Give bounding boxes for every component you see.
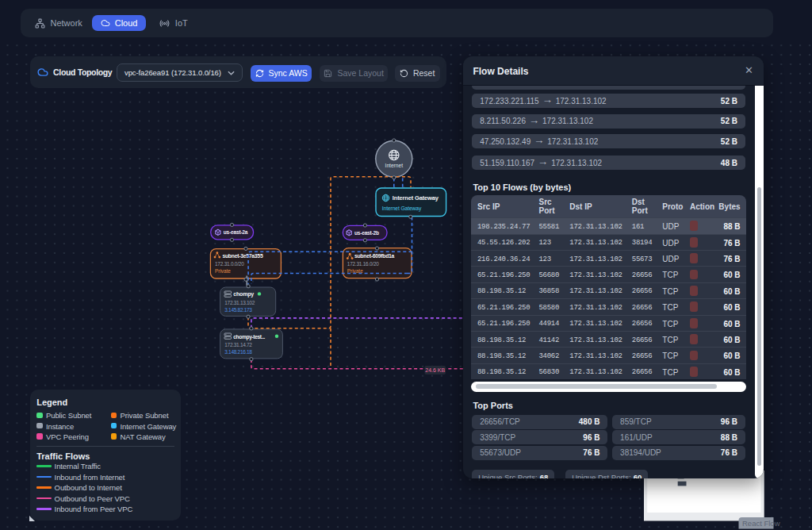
svg-text:chompy-test...: chompy-test... xyxy=(233,334,265,340)
svg-text:172.31.16.0/20: 172.31.16.0/20 xyxy=(347,261,379,267)
svg-text:React Flow: React Flow xyxy=(742,519,780,528)
svg-text:24.6 KB: 24.6 KB xyxy=(425,367,445,373)
svg-text:Internet Gateway: Internet Gateway xyxy=(382,205,422,212)
svg-text:Internet: Internet xyxy=(385,163,404,168)
svg-text:172.31.13.102: 172.31.13.102 xyxy=(224,300,255,305)
svg-text:172.31.14.72: 172.31.14.72 xyxy=(224,342,252,348)
svg-text:3.145.82.173: 3.145.82.173 xyxy=(224,307,252,313)
svg-text:172.31.0.0/20: 172.31.0.0/20 xyxy=(215,261,244,267)
svg-text:subnet-609fbd1a: subnet-609fbd1a xyxy=(354,253,395,259)
svg-text:us-east-2a: us-east-2a xyxy=(224,229,248,235)
svg-text:Private: Private xyxy=(215,268,231,274)
svg-text:subnet-3e57a355: subnet-3e57a355 xyxy=(222,253,263,259)
svg-text:us-east-2b: us-east-2b xyxy=(354,230,379,236)
svg-text:chompy: chompy xyxy=(233,291,254,298)
svg-text:3.148.216.18: 3.148.216.18 xyxy=(224,349,252,355)
svg-text:Internet Gateway: Internet Gateway xyxy=(393,194,439,202)
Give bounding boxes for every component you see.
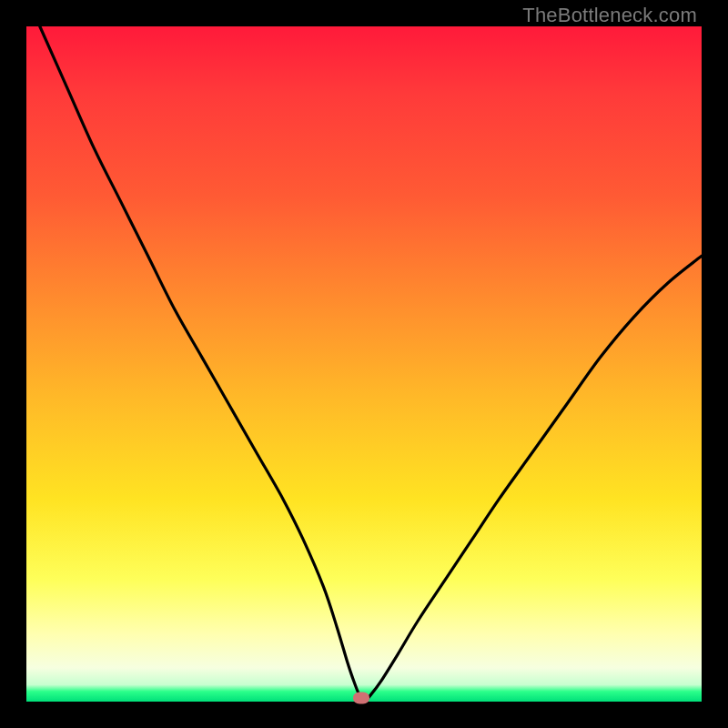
bottleneck-curve <box>26 26 702 702</box>
plot-area <box>26 26 702 702</box>
optimum-marker <box>353 692 369 703</box>
curve-path <box>40 26 702 702</box>
watermark-text: TheBottleneck.com <box>522 4 697 27</box>
chart-frame: TheBottleneck.com <box>0 0 728 728</box>
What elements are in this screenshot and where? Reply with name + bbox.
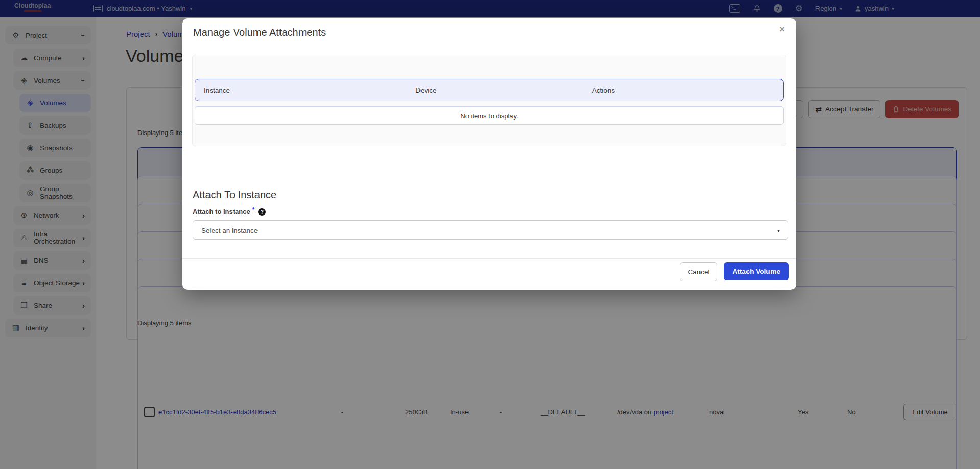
attach-section-title: Attach To Instance <box>193 189 276 201</box>
close-icon[interactable]: × <box>779 24 785 34</box>
column-header-actions: Actions <box>584 86 783 94</box>
manage-volume-attachments-modal: Manage Volume Attachments × Instance Dev… <box>182 18 796 290</box>
column-header-instance: Instance <box>195 86 407 94</box>
modal-title: Manage Volume Attachments <box>193 27 326 38</box>
modal-footer: Cancel Attach Volume <box>680 262 789 281</box>
attach-volume-button[interactable]: Attach Volume <box>724 262 789 280</box>
app-root: Cloudtopiaa cloudtopiaa.com • Yashwin ▾ … <box>0 0 980 469</box>
instance-select[interactable]: Select an instance ▾ <box>193 220 788 240</box>
attachments-table-header: Instance Device Actions <box>195 79 784 101</box>
column-header-device: Device <box>407 86 583 94</box>
attach-to-instance-label: Attach to Instance * ? <box>193 208 266 216</box>
required-asterisk: * <box>252 206 255 213</box>
modal-footer-divider <box>182 258 796 259</box>
cancel-button[interactable]: Cancel <box>680 262 717 281</box>
attachments-panel: Instance Device Actions No items to disp… <box>192 55 786 146</box>
empty-state-message: No items to display. <box>195 106 784 125</box>
help-icon[interactable]: ? <box>258 208 266 216</box>
instance-select-value: Select an instance <box>201 227 258 234</box>
chevron-down-icon: ▾ <box>777 228 780 233</box>
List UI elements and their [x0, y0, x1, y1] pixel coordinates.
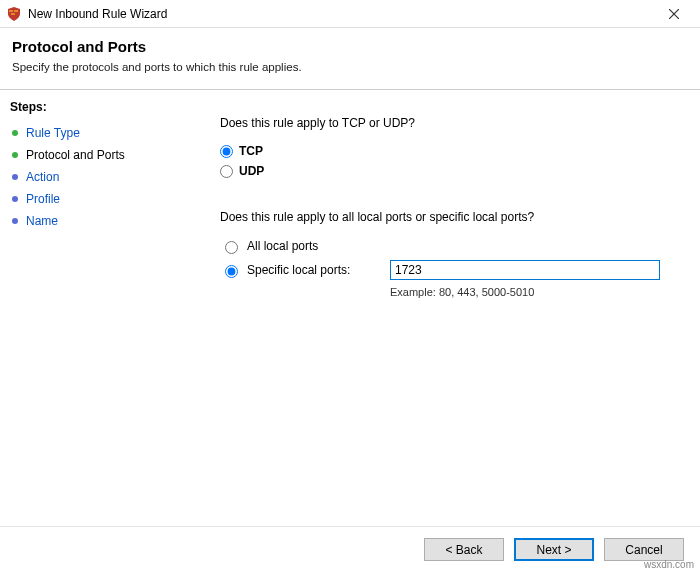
radio-tcp-label[interactable]: TCP [239, 144, 263, 158]
radio-udp[interactable] [220, 165, 233, 178]
step-protocol-and-ports: Protocol and Ports [10, 144, 170, 166]
protocol-question: Does this rule apply to TCP or UDP? [220, 116, 678, 130]
svg-rect-0 [9, 10, 13, 12]
radio-udp-row[interactable]: UDP [220, 164, 678, 178]
radio-udp-label[interactable]: UDP [239, 164, 264, 178]
radio-tcp[interactable] [220, 145, 233, 158]
step-action[interactable]: Action [10, 166, 170, 188]
svg-point-7 [12, 174, 18, 180]
step-label[interactable]: Profile [26, 192, 60, 206]
watermark-text: wsxdn.com [644, 559, 694, 570]
svg-point-9 [12, 218, 18, 224]
step-bullet-icon [10, 194, 20, 204]
close-button[interactable] [654, 0, 694, 28]
step-bullet-icon [10, 128, 20, 138]
radio-specific-ports-label[interactable]: Specific local ports: [247, 263, 350, 277]
step-label[interactable]: Rule Type [26, 126, 80, 140]
radio-all-ports-label[interactable]: All local ports [247, 239, 318, 253]
page-subtitle: Specify the protocols and ports to which… [12, 61, 688, 73]
step-name[interactable]: Name [10, 210, 170, 232]
wizard-footer: < Back Next > Cancel [0, 526, 700, 572]
step-rule-type[interactable]: Rule Type [10, 122, 170, 144]
steps-sidebar: Steps: Rule Type Protocol and Ports Acti… [0, 90, 180, 526]
next-button[interactable]: Next > [514, 538, 594, 561]
svg-point-8 [12, 196, 18, 202]
page-title: Protocol and Ports [12, 38, 688, 55]
svg-rect-1 [14, 10, 18, 12]
step-label[interactable]: Action [26, 170, 59, 184]
svg-point-6 [12, 152, 18, 158]
close-icon [669, 9, 679, 19]
window-title: New Inbound Rule Wizard [28, 7, 654, 21]
specific-ports-input[interactable] [390, 260, 660, 280]
step-label[interactable]: Name [26, 214, 58, 228]
step-bullet-icon [10, 150, 20, 160]
cancel-button[interactable]: Cancel [604, 538, 684, 561]
steps-heading: Steps: [10, 100, 170, 114]
step-profile[interactable]: Profile [10, 188, 170, 210]
radio-all-ports-row[interactable]: All local ports [220, 238, 678, 254]
step-bullet-icon [10, 216, 20, 226]
wizard-header: Protocol and Ports Specify the protocols… [0, 28, 700, 89]
back-button[interactable]: < Back [424, 538, 504, 561]
step-label: Protocol and Ports [26, 148, 125, 162]
svg-rect-2 [11, 13, 15, 15]
radio-specific-ports-row[interactable]: Specific local ports: [220, 260, 678, 280]
wizard-body: Steps: Rule Type Protocol and Ports Acti… [0, 90, 700, 526]
titlebar: New Inbound Rule Wizard [0, 0, 700, 28]
svg-point-5 [12, 130, 18, 136]
radio-specific-ports[interactable] [225, 265, 238, 278]
wizard-main-panel: Does this rule apply to TCP or UDP? TCP … [180, 90, 700, 526]
radio-tcp-row[interactable]: TCP [220, 144, 678, 158]
step-bullet-icon [10, 172, 20, 182]
firewall-shield-icon [6, 6, 22, 22]
ports-question: Does this rule apply to all local ports … [220, 210, 678, 224]
ports-example-text: Example: 80, 443, 5000-5010 [390, 286, 678, 298]
radio-all-ports[interactable] [225, 241, 238, 254]
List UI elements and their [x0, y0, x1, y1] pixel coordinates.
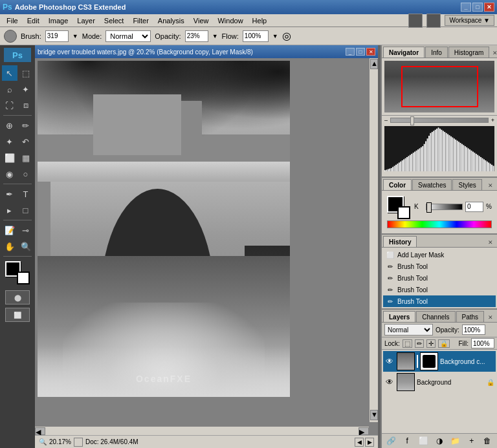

□ □ □ □

* [EXERCISE DETAILS] Word for word, return the material, omitting the pictures.

* [OUTPUT BELOW]
Give bounding boxes for every component you see.
svg-text:chompy-test...: chompy-test... xyxy=(233,334,265,340)
svg-text:172.31.16.0/20: 172.31.16.0/20 xyxy=(347,261,379,267)
svg-text:React Flow: React Flow xyxy=(742,519,780,528)
svg-text:24.6 KB: 24.6 KB xyxy=(425,367,445,373)
svg-text:Internet Gateway: Internet Gateway xyxy=(382,205,422,212)
svg-text:Internet: Internet xyxy=(385,163,404,168)
svg-text:172.31.13.102: 172.31.13.102 xyxy=(224,300,255,305)
svg-text:172.31.14.72: 172.31.14.72 xyxy=(224,342,252,348)
svg-text:3.145.82.173: 3.145.82.173 xyxy=(224,307,252,313)
svg-text:172.31.0.0/20: 172.31.0.0/20 xyxy=(215,261,244,267)
svg-text:subnet-609fbd1a: subnet-609fbd1a xyxy=(354,253,395,259)
svg-text:us-east-2a: us-east-2a xyxy=(224,229,248,235)
svg-text:Private: Private xyxy=(215,268,231,274)
svg-text:subnet-3e57a355: subnet-3e57a355 xyxy=(222,253,263,259)
svg-text:us-east-2b: us-east-2b xyxy=(354,230,379,236)
svg-text:chompy: chompy xyxy=(233,291,254,298)
svg-text:3.148.216.18: 3.148.216.18 xyxy=(224,349,252,355)
svg-text:Internet Gateway: Internet Gateway xyxy=(393,194,439,202)
Give bounding boxes for every component you see.
bottleneck-curve <box>26 26 702 702</box>
plot-area <box>26 26 702 702</box>
optimum-marker <box>353 692 369 703</box>
curve-path <box>40 26 702 702</box>
watermark-text: TheBottleneck.com <box>522 4 697 27</box>
chart-frame: TheBottleneck.com <box>0 0 728 728</box>
What elements are in this screenshot and where? Reply with name + bbox.
attach-section-title: Attach To Instance <box>193 189 276 201</box>
close-icon[interactable]: × <box>779 24 785 34</box>
column-header-actions: Actions <box>584 86 783 94</box>
manage-volume-attachments-modal: Manage Volume Attachments × Instance Dev… <box>182 18 796 290</box>
column-header-instance: Instance <box>195 86 407 94</box>
modal-title: Manage Volume Attachments <box>193 27 326 38</box>
modal-footer: Cancel Attach Volume <box>680 262 789 281</box>
attach-volume-button[interactable]: Attach Volume <box>724 262 789 280</box>
app-root: Cloudtopiaa cloudtopiaa.com • Yashwin ▾ … <box>0 0 980 469</box>
instance-select[interactable]: Select an instance ▾ <box>193 220 788 240</box>
attachments-table-header: Instance Device Actions <box>195 79 784 101</box>
column-header-device: Device <box>407 86 583 94</box>
attach-to-instance-label: Attach to Instance * ? <box>193 208 266 216</box>
required-asterisk: * <box>252 206 255 213</box>
modal-footer-divider <box>182 258 796 259</box>
cancel-button[interactable]: Cancel <box>680 262 717 281</box>
attachments-panel: Instance Device Actions No items to disp… <box>192 55 786 146</box>
empty-state-message: No items to display. <box>195 106 784 125</box>
help-icon[interactable]: ? <box>258 208 266 216</box>
instance-select-value: Select an instance <box>201 227 258 234</box>
chevron-down-icon: ▾ <box>777 228 780 233</box>
List UI elements and their [x0, y0, x1, y1] pixel coordinates.
radio-tcp-label[interactable]: TCP [239, 144, 263, 158]
radio-udp[interactable] [220, 165, 233, 178]
step-protocol-and-ports: Protocol and Ports [10, 144, 170, 166]
protocol-question: Does this rule apply to TCP or UDP? [220, 116, 678, 130]
svg-rect-0 [9, 10, 13, 12]
radio-udp-row[interactable]: UDP [220, 164, 678, 178]
radio-udp-label[interactable]: UDP [239, 164, 264, 178]
radio-tcp[interactable] [220, 145, 233, 158]
step-action[interactable]: Action [10, 166, 170, 188]
svg-point-7 [12, 174, 18, 180]
step-label[interactable]: Profile [26, 192, 60, 206]
watermark-text: wsxdn.com [644, 559, 694, 570]
svg-point-9 [12, 218, 18, 224]
step-bullet-icon [10, 194, 20, 204]
close-button[interactable] [654, 0, 694, 28]
step-bullet-icon [10, 128, 20, 138]
radio-specific-ports-label[interactable]: Specific local ports: [247, 263, 350, 277]
step-label[interactable]: Rule Type [26, 126, 80, 140]
radio-all-ports-label[interactable]: All local ports [247, 239, 318, 253]
page-subtitle: Specify the protocols and ports to which… [12, 61, 688, 73]
step-name[interactable]: Name [10, 210, 170, 232]
wizard-footer: < Back Next > Cancel [0, 526, 700, 572]
step-rule-type[interactable]: Rule Type [10, 122, 170, 144]
steps-sidebar: Steps: Rule Type Protocol and Ports Acti… [0, 90, 180, 526]
next-button[interactable]: Next > [514, 538, 594, 561]
svg-point-8 [12, 196, 18, 202]
page-title: Protocol and Ports [12, 38, 688, 55]
svg-rect-1 [14, 10, 18, 12]
step-label[interactable]: Action [26, 170, 59, 184]
svg-point-6 [12, 152, 18, 158]
close-icon [669, 9, 679, 19]
window-title: New Inbound Rule Wizard [28, 7, 654, 21]
specific-ports-input[interactable] [390, 260, 660, 280]
step-label[interactable]: Name [26, 214, 58, 228]
step-bullet-icon [10, 150, 20, 160]
cancel-button[interactable]: Cancel [604, 538, 684, 561]
steps-heading: Steps: [10, 100, 170, 114]
step-profile[interactable]: Profile [10, 188, 170, 210]
radio-all-ports-row[interactable]: All local ports [220, 238, 678, 254]
step-bullet-icon [10, 216, 20, 226]
wizard-header: Protocol and Ports Specify the protocols… [0, 28, 700, 89]
back-button[interactable]: < Back [424, 538, 504, 561]
step-label: Protocol and Ports [26, 148, 125, 162]
svg-rect-2 [11, 13, 15, 15]
radio-specific-ports-row[interactable]: Specific local ports: [220, 260, 678, 280]
wizard-body: Steps: Rule Type Protocol and Ports Acti… [0, 90, 700, 526]
titlebar: New Inbound Rule Wizard [0, 0, 700, 28]
svg-point-5 [12, 130, 18, 136]
radio-specific-ports[interactable] [225, 265, 238, 278]
wizard-main-panel: Does this rule apply to TCP or UDP? TCP … [180, 90, 700, 526]
radio-tcp-row[interactable]: TCP [220, 144, 678, 158]
step-bullet-icon [10, 172, 20, 182]
firewall-shield-icon [6, 6, 22, 22]
ports-question: Does this rule apply to all local ports … [220, 210, 678, 224]
ports-example-text: Example: 80, 443, 5000-5010 [390, 286, 678, 298]
radio-all-ports[interactable] [225, 241, 238, 254]
List UI elements and their [x0, y0, x1, y1] pixel coordinates.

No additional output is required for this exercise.